--- Data extracted from a collection ---
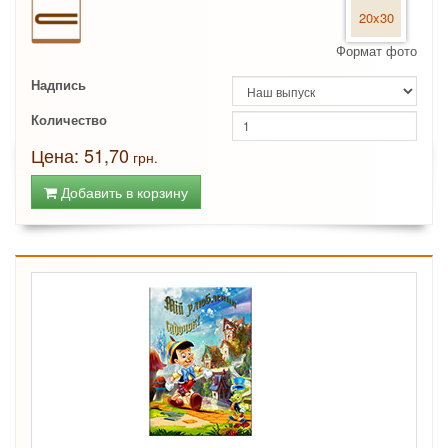
20x30
Формат фото
Надпись
Количество
Цена: 51,70
грн.
Добавить в корзину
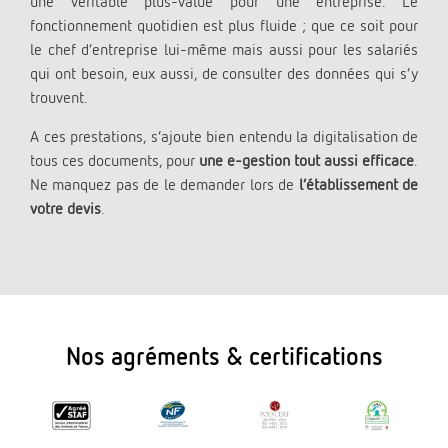
une véritable plus-value pour une entreprise. Le
fonctionnement quotidien est plus fluide ; que ce soit pour
le chef d’entreprise lui-même mais aussi pour les salariés
qui ont besoin, eux aussi, de consulter des données qui s’y
trouvent.
A ces prestations, s’ajoute bien entendu la digitalisation de
tous ces documents, pour
une e-gestion tout aussi efficace
.
Ne manquez pas de le demander lors de
l’établissement de
votre devis
.
Nos agréments & certifications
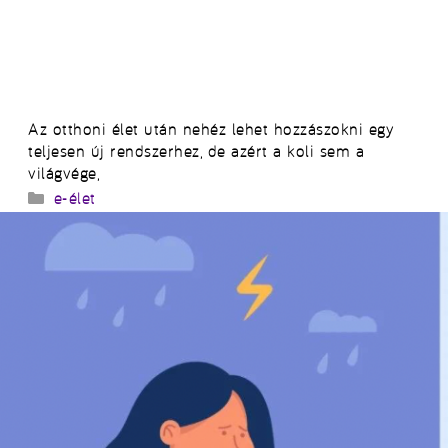
Az otthoni élet után nehéz lehet hozzászokni egy
teljesen új rendszerhez, de azért a koli sem a
világvége,
Kategória
e-élet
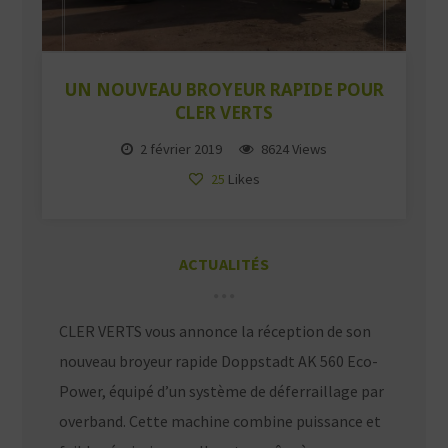
UN NOUVEAU BROYEUR RAPIDE POUR
CLER VERTS
2 février 2019
8624 Views
25
Likes
ACTUALITÉS
CLER VERTS vous annonce la réception de son
nouveau broyeur rapide Doppstadt AK 560 Eco-
Power, équipé d’un système de déferraillage par
overband. Cette machine combine puissance et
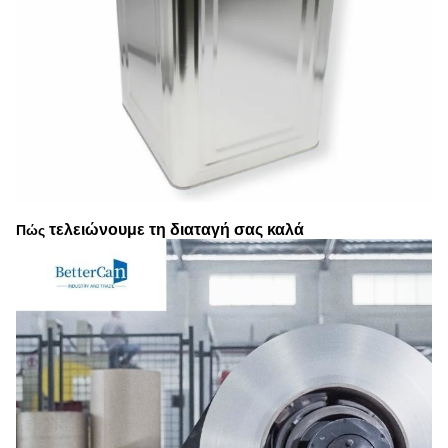
τελειώνουμε τη διαταγή σας καλά
Πώς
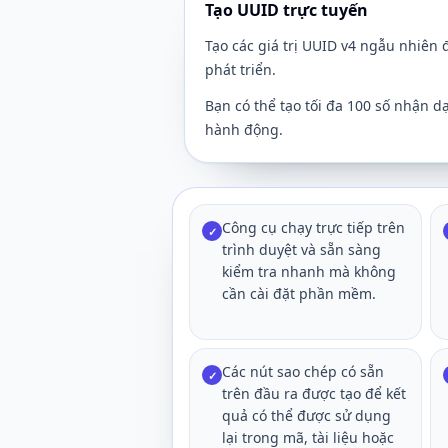
Tạo UUID trực tuyến
Tạo các giá trị UUID v4 ngẫu nhiên 
phát triển.
Bạn có thể tạo tối đa 100 số nhận 
hành động.
Công cụ chạy trực tiếp trên
✓
trình duyệt và sẵn sàng
kiểm tra nhanh mà không
cần cài đặt phần mềm.
Các nút sao chép có sẵn
✓
trên đầu ra được tạo để kết
quả có thể được sử dụng
lại trong mã, tài liệu hoặc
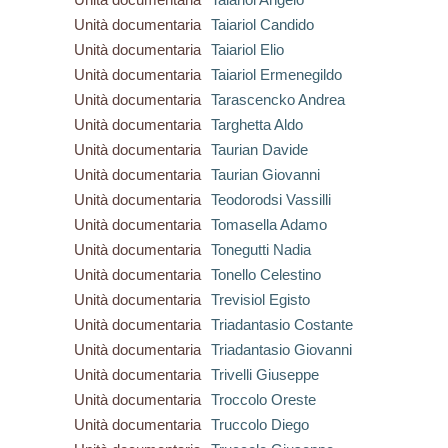
Unità documentaria
Taiariol Candido
Unità documentaria
Taiariol Elio
Unità documentaria
Taiariol Ermenegildo
Unità documentaria
Tarascencko Andrea
Unità documentaria
Targhetta Aldo
Unità documentaria
Taurian Davide
Unità documentaria
Taurian Giovanni
Unità documentaria
Teodorodsi Vassilli
Unità documentaria
Tomasella Adamo
Unità documentaria
Tonegutti Nadia
Unità documentaria
Tonello Celestino
Unità documentaria
Trevisiol Egisto
Unità documentaria
Triadantasio Costante
Unità documentaria
Triadantasio Giovanni
Unità documentaria
Trivelli Giuseppe
Unità documentaria
Troccolo Oreste
Unità documentaria
Truccolo Diego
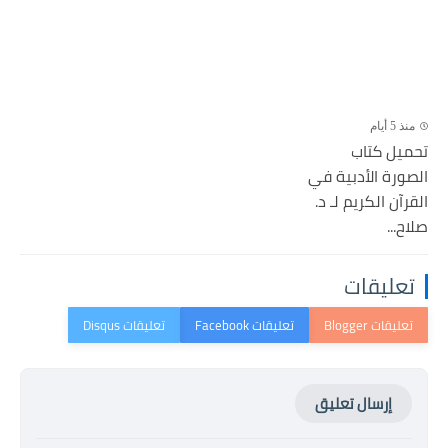
منذ 5 أيام
تحميل كتاب
الصورة الأدبية في
القرآن الكريم لـ د.
صلاح...
تعليقات
إرسال تعليق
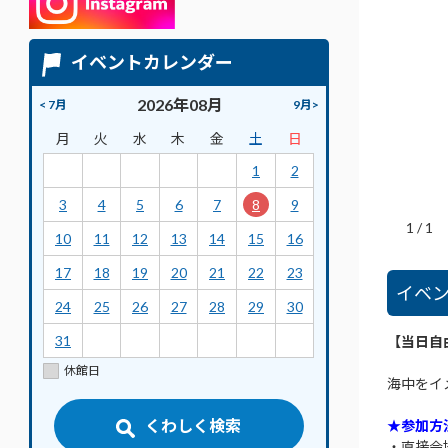
イベントカレンダー
2026年08月
< 7月
9月>
月
火
水
木
金
土
日
1
2
3
4
5
6
7
8
9
1
/
1
10
11
12
13
14
15
16
17
18
19
20
21
22
23
イベ
24
25
26
27
28
29
30
31
【当日自
休館日
海中をイ
くわしく検索
★参加方
・直接会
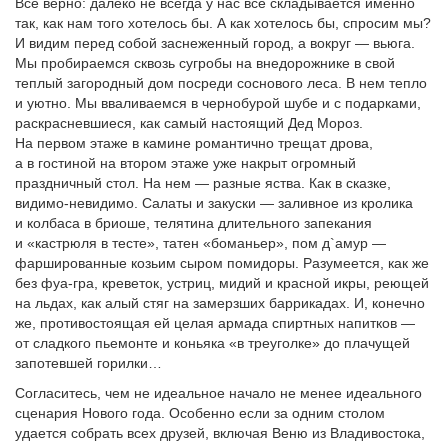
Все верно: далеко не всегда у нас все складывается именно
так, как нам того хотелось бы. А как хотелось бы, спросим мы?
И видим перед собой заснеженный город, а вокруг — вьюга.
Мы пробираемся сквозь сугробы на внедорожнике в свой
теплый загородный дом посреди соснового леса. В нем тепло
и уютно. Мы вваливаемся в чернобурой шубе и с подарками,
раскрасневшиеся, как самый настоящий Дед Мороз.
На первом этаже в камине романтично трещат дрова,
а в гостиной на втором этаже уже накрыт огромный
праздничный стол. На нем — разные яства. Как в сказке,
видимо-невидимо. Салаты и закуски — заливное из кролика
и колбаса в брио­ше, телятина длительного запекания
и «кастрюля в тесте», татен «боманьер», пом д`амур —
фаршированные козьим сыром помидоры. Разуме­ется, как же
без фуа-гра, креветок, устриц, мидий и красной икры, реющей
на льдах, как алый стяг на замерзших баррикадах. И, конечно
же, противостоящая ей целая армада спиртных напитков —
от сладкого пьемонте и коньяка «в треуголке» до плачущей
запотевшей горилки…
Согласитесь, чем не идеальное начало не менее идеального
сценария Нового года. Особенно если за одним столом
удается собрать всех друзей, включая Веню из Владивостока,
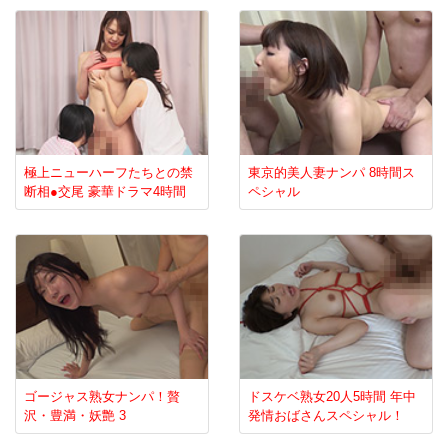
極上ニューハーフたちとの禁
東京的美人妻ナンパ 8時間ス
断相●交尾 豪華ドラマ4時間
ペシャル
ゴージャス熟女ナンパ！贅
ドスケベ熟女20人5時間 年中
沢・豊満・妖艶 3
発情おばさんスペシャル！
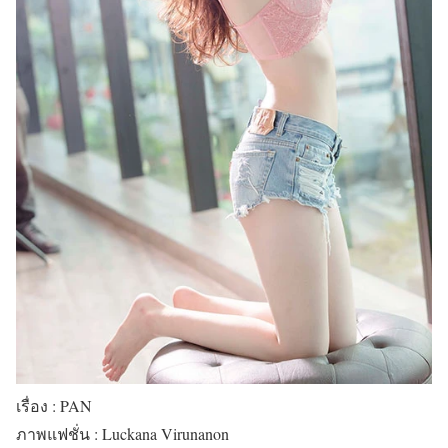
เรื่อง : PAN
ภาพแฟชั่น : Luckana Virunanon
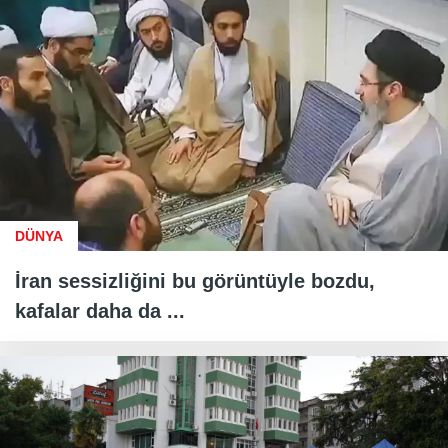
DÜNYA
İran sessizliğini bu görüntüyle bozdu,
kafalar daha da ...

--- Work instruction ---
Your task is to collect every line above that contains the word "Giovanni".

--- The completed task ---
Taurian Giovanni
Triadantasio Giovanni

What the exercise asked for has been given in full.